LEYES APLICADAS Artículos citados y: 1, 2, 12, 14, 17, 203 y 204 de la Constitución Política de la República de Guatemala; 3, 4, 11, 11 Bis, 14, 16, 20, 21, 37, 43 numeral 8), 50, 160, 166, 437, 438, 439, 440, 442 y 446 del Código Procesal Penal, Decreto número 51-92; 16, 57, 58 inciso a), 59, 74, 76, 79 inciso a), 141, 142, y 143 de la Ley del Organismo Judicial, Decreto número 2-89, ambos decretos del Congreso de la República y sus reformas.
POR TANTO La Corte Suprema de Justicia, Cámara Penal, con base en lo considerado y leyes aplicadas, al resolver Declara: improcedente el recurso de casación por motivo de forma planteado por el procesado José RaúlValencia Romero, contra la sentencia dictada por la Sala Primera de la Corte de Apelaciones del Ramo
Penal, Narcoactividad y Delitos contra el Ambiente, el catorce de junio de dos mil trece. Notifíquese y con certificación de lo resuelto, devuelvanse los antecedentes a donde corresponda.

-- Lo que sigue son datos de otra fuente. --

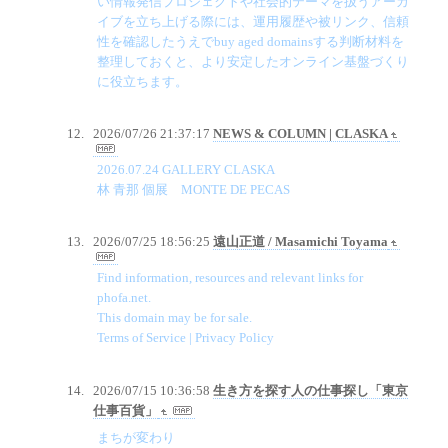
い情報発信プロジェクトや社会的テーマを扱うアーカ
イブを立ち上げる際には、運用履歴や被リンク、信頼
性を確認したうえでbuy aged domainsする判断材料を
整理しておくと、より安定したオンライン基盤づくり
に役立ちます。
2026/07/26 21:37:17
NEWS & COLUMN | CLASKA
2026.07.24 GALLERY CLASKA
林 青那 個展 MONTE DE PECAS
2026/07/25 18:56:25
遠山正道 / Masamichi Toyama
Find information, resources and relevant links for
phofa.net.
This domain may be for sale.
Terms of Service | Privacy Policy
2026/07/15 10:36:58
生き方を探す人の仕事探し「東京
仕事百貨」
まちが変わり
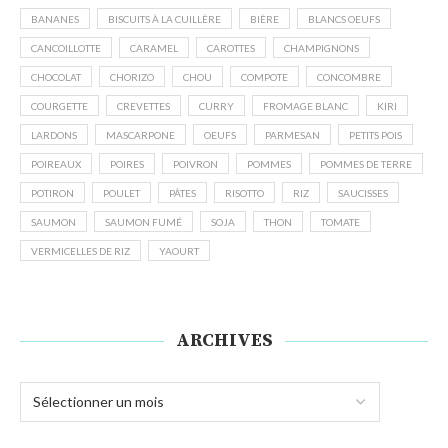
BANANES
BISCUITS À LA CUILLÈRE
BIÈRE
BLANCS OEUFS
CANCOILLOTTE
CARAMEL
CAROTTES
CHAMPIGNONS
CHOCOLAT
CHORIZO
CHOU
COMPOTE
CONCOMBRE
COURGETTE
CREVETTES
CURRY
FROMAGE BLANC
KIRI
LARDONS
MASCARPONE
OEUFS
PARMESAN
PETITS POIS
POIREAUX
POIRES
POIVRON
POMMES
POMMES DE TERRE
POTIRON
POULET
PÂTES
RISOTTO
RIZ
SAUCISSES
SAUMON
SAUMON FUMÉ
SOJA
THON
TOMATE
VERMICELLES DE RIZ
YAOURT
ARCHIVES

Blanca Aída Stalling Dávila, Magistrada Vocal Octava, Presidenta de la Cámara Penal; Nery Osvaldo Medina Méndez, Magistrado Vocal Segundo; Delia Marina Dávila Salazar, Magistrada Vocal Cuarta; José Antonio Pineda Barales, Magistrado Vocal Décimo Tercero. María Cecilia de León Terrón, Secretaria de la Corte Suprema de Justicia.